Semuanya berawal dari saya yang masih tahu diri. Saya ngaca, semester kemarin seperti apa, bagaimana performa saya, dan bagaimana hasilnya. Kemudian disandingkan dengan realita yang harus saya hadapi, masih berapa banyak tanggung jawab yang harus saya penuhi. Sebuah dilema yang benar-benar dilema. Disandingkan lagi dengan keinginan hati. Disandingkan lagi dengan keinginan orang-orang yang selama ini benar-benar tanpa tanda jasa, siapa lagi kalau bukan orang tua. Ah dilema yang semakin menjadi.

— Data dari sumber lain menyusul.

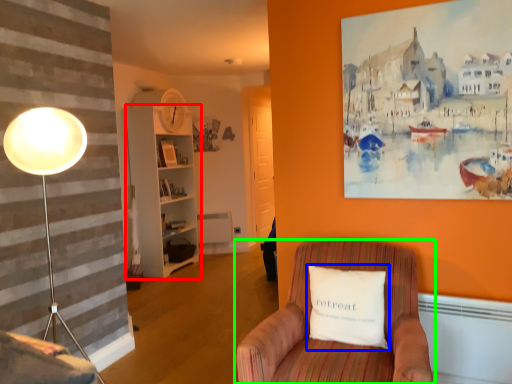 Question: Estimate the real-world distances between objects in this image. Which object is closer to bookshelf (highlighted by a red box), pillow (highlighted by a blue box) or chair (highlighted by a green box)?

Choices:
 (A) pillow
 (B) chair

Answer: (B) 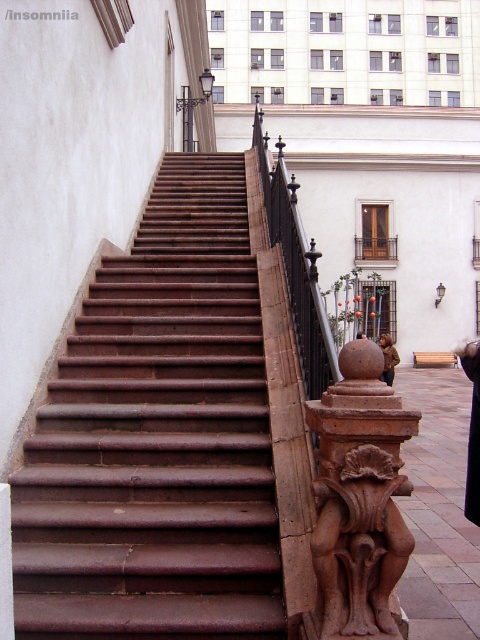 Which of these two, brown stone stairs at center or black wrought iron railing at upper center, stands taller?

black wrought iron railing at upper center

Between point (263, 464) and point (284, 182), which one is positioned behind?

Point (284, 182)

Saya perlu bantuan. Saya perlu orang untuk diajak bicara. Hal seperti ini harusnya dibicarakan dengan dosen wali tapi selama ini saya belum pernah sekalipun berinteraksi ngomongin beginian dengan beliau. Biasanya rencana studi saya langsung disetujui beberapa jam setelah saya mengisi. Tak ada “Semester kemarin gimana? Tidak ada masalah kan? Rencana kamu ke depannya seperti apa?” Tak ada, Kawan. Kubilang tak ada. Akhirnya saya malah minta izin menemui dosen pembimbing untuk membicarakan ini. Ah, dosen pembimbingku baik sekali, mau membantu urusan yang seharusnya bukan tanggung jawabnya begini. Akhirnya kami ngobrol kesana-kesini.

“Kurang berapa SKS?”
“Hah? Kok masih banyak. Kamu ambil apa aja?”
“Bentar, dua mata kuliah ini aman sih.” Beliau melingkari dua mata kuliah, mengelompokkannya.
“Tapi ini, ini sama Pak ITU (jangan sebut nama deh) ya? Tuntutannya banyak sih, banyak waktu yang harus disisihkan.”
“Kalau ini, ini juga berat sih. Kalau kata yang sudah ambil gimana?” “Oh yaudah berarti ga terlalu berat ya.”
“Kalau ini, saya kurang tahu. Bentar, ini isinya apa sih?” Beliau buka silabus.
“Saya ga tahu sih kayak gimana kuliahnya tapi dari silabusnya harusnya isinya ya kayak yang dulu sudah pernah diambil tentang sinyal. Dosennya siapa sih?”
“Ooh Pak ITU2. Saya belum pernah diajar beliau sih tapi orangnya tegas.”
“Trus ini, mata kuliah dari prodi mana? Kuliahnya berat ga?”
“Trus rencana kamu yang kemarin gimana?”
“Ya kalau menurut saya sih segini SKS berat. Tapi coba tanya-tanya lagi ke yang udah ambil. Kalau kamu bisa menyisihkan minimal 5 jam, eh tambah 1 jam deh buat ngerjain TA ya gapapa.”
“Teman-teman yang lain ngambil berapa SKS?” Beliau menanyakan Squiddie sama Patrick.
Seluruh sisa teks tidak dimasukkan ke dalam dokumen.